Riv. Ital. Paleontol. Strat. 123(3): 379-393. 7 figs. Nov. 2017.
–ABSTRACT: This study revises the mammal-bearing stratigraphic succession of Cava Gentile, near Cessaniti (Calabria, southern Italy), with the aim of dating the Late Miocene fossiliferous succession by the integration of mammal biochronology with sedimentology, magnetostratigraphy and marine biostratigraphy. Since the first discovery of mammal remains at Cessaniti, the chronological framework of the sedimentary succession was based on the biochronological significance of the mammal assemblage and on the biostratigraphic characterisation of the capping unit. Chronological control of the sedimentary succession and the age range of the mammal faunal assemblage at Cessaniti is now possible by combining the mammal biochronological constraints with biostratigraphy and the characterisation of the magnetostratigraphy of the sedimentary succession.
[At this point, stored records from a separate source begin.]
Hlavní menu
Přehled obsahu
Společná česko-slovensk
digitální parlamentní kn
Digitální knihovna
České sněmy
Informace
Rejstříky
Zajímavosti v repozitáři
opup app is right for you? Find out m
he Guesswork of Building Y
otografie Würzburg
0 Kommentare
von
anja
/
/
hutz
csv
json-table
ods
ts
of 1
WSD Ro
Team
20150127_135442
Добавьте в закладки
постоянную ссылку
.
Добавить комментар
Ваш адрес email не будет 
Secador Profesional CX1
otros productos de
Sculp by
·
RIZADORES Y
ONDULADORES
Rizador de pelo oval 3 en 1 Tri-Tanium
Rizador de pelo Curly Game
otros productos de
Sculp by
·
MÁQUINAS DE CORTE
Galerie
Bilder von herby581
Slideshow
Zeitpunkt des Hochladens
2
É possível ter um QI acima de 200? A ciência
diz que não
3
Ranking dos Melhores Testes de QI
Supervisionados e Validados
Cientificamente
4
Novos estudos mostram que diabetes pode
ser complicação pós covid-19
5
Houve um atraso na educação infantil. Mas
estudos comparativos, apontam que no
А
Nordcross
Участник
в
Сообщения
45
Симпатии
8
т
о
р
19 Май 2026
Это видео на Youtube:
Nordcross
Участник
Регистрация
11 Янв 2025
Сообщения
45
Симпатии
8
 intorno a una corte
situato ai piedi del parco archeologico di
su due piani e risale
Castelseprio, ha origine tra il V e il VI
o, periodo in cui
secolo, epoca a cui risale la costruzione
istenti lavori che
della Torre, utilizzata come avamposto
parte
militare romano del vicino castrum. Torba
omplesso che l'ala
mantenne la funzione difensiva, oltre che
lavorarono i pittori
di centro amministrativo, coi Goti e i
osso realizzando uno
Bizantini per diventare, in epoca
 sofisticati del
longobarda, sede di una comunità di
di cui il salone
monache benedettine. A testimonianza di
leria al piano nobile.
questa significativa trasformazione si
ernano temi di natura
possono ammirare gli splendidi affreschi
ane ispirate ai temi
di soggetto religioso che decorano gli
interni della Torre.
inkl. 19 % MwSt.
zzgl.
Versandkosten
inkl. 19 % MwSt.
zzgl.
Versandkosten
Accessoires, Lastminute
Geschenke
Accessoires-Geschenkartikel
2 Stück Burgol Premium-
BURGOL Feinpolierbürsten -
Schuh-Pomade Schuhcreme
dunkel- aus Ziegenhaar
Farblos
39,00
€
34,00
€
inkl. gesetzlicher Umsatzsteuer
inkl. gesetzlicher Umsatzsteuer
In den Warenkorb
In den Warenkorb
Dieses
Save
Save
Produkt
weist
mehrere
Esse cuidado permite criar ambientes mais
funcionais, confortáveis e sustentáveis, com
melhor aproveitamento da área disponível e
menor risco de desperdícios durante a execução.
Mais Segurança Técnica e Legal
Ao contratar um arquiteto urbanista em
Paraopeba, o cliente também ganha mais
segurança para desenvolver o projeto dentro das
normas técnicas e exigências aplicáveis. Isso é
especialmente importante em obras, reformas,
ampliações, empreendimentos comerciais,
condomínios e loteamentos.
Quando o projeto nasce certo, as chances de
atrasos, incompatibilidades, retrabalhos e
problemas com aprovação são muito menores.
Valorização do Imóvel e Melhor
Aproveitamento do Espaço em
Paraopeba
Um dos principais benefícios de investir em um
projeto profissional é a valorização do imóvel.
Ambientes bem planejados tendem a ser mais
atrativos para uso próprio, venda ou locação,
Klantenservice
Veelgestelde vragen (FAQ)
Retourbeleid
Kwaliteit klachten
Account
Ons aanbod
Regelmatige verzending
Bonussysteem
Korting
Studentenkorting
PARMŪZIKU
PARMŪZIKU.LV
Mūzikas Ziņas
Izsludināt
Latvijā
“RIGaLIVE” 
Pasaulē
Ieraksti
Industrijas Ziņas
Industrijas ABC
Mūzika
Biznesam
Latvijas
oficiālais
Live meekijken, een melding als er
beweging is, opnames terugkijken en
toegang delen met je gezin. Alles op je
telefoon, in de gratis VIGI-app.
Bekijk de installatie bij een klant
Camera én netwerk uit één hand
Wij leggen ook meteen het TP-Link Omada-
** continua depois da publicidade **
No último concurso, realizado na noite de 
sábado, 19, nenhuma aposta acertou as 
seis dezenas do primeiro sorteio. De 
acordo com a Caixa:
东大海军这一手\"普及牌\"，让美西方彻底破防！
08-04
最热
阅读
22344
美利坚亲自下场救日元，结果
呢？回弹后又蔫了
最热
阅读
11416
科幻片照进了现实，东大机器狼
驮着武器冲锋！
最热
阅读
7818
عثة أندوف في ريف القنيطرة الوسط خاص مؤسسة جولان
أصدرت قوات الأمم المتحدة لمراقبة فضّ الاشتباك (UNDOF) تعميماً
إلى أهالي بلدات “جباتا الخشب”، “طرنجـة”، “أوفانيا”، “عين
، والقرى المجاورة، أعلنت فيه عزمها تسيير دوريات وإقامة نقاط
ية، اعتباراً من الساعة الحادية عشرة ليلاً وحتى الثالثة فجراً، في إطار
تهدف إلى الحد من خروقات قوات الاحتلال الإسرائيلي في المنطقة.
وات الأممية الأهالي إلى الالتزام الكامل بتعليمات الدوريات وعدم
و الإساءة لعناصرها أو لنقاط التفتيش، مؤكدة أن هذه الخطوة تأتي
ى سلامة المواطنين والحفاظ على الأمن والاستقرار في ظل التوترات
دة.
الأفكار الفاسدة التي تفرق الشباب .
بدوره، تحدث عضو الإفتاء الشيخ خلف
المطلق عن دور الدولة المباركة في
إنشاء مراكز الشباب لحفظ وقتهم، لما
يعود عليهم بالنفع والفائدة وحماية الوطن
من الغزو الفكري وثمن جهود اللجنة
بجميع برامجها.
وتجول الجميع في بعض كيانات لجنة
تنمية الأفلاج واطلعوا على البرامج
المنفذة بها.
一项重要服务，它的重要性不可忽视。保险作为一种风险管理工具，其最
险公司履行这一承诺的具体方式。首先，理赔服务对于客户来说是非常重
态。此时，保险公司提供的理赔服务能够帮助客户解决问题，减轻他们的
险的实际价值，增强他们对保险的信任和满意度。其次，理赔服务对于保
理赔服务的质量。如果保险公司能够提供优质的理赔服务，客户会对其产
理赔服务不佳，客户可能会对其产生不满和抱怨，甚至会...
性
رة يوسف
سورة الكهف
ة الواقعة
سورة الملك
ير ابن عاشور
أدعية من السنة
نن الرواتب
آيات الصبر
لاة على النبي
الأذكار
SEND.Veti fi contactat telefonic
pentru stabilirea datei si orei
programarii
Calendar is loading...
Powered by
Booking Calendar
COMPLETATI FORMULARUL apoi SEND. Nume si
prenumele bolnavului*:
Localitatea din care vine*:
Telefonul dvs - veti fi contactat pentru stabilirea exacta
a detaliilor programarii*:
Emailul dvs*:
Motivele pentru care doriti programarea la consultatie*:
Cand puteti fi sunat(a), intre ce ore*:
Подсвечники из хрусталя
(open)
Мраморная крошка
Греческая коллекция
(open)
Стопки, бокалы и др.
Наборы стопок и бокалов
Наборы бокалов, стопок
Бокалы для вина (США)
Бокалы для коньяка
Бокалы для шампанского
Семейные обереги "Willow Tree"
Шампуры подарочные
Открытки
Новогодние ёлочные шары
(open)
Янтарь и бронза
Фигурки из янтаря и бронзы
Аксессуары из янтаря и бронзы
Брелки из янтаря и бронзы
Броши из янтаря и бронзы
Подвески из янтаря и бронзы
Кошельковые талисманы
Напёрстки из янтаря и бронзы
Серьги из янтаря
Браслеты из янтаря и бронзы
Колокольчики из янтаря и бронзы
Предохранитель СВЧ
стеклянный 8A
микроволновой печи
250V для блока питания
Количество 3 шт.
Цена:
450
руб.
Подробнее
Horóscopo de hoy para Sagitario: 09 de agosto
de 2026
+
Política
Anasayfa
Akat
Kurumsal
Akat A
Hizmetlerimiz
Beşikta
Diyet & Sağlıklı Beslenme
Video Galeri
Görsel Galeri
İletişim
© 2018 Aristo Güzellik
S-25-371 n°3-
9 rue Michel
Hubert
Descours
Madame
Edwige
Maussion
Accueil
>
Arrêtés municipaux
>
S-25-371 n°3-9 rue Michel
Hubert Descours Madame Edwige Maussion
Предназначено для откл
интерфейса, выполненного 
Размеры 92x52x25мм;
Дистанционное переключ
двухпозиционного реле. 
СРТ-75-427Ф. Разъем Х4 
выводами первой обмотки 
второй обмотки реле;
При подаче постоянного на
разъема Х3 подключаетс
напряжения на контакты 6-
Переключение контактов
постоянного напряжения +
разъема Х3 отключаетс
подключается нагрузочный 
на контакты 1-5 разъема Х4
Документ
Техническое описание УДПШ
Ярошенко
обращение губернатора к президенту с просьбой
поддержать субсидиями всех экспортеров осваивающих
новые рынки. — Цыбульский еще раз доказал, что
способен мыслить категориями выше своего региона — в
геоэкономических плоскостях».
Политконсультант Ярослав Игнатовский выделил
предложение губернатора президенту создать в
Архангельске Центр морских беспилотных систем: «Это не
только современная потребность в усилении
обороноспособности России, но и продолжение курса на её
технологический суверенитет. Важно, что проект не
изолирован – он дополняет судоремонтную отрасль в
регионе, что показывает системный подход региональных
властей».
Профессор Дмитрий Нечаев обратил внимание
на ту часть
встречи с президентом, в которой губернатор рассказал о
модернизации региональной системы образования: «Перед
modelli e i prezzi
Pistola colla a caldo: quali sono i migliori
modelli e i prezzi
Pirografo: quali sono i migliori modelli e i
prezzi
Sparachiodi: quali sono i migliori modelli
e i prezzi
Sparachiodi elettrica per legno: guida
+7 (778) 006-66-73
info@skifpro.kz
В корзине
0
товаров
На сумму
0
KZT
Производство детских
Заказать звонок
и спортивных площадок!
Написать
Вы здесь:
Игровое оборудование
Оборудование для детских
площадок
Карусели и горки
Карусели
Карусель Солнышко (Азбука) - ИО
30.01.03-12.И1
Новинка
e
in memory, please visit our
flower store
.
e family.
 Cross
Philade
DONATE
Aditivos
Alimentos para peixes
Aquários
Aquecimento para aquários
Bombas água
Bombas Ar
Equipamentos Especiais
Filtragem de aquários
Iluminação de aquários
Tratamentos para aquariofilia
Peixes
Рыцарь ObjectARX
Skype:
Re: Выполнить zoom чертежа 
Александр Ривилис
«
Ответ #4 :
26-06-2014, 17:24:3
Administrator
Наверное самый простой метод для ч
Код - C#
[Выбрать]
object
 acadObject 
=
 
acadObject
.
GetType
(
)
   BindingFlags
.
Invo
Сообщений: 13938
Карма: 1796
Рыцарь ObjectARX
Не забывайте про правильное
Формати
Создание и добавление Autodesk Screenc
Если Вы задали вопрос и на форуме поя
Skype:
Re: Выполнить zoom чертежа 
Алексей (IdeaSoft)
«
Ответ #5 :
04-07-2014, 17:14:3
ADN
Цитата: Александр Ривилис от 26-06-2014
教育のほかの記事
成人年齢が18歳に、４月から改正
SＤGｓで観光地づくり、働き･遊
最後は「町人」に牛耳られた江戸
Our study allows the conclusion that: i) an overall transgressive trend is recorded at the late Tortonian succession of the Capo Vaticano area, with locally different depositional trends; ii) the late Tortonian transgression was punctuated by minor episodes of forced regression, as attested by soils and fluvial deposits intercalated within the Cava Gentile succession (documented here for the first time); iii) the relative sea level rises that characterised these sedimentation patterns allowed accumulation of marine and terrestrial fossils in specific transgressive horizons; iv) the combination of palaeomagnetic data and biostratigraphic analyses, together with the biochronological constraints offered by the Cessaniti mammal assemblage, allows the assignment of the basal unit of the Cessaniti (Cava Gentile) succession to the normal Chron C4n (8.1–7.5 Ma); and v) the maximum range of the Cessaniti land mammal assemblage from Cava Gentile is about 1 Ma, bracketed between 8.1 and 7.2 Ma.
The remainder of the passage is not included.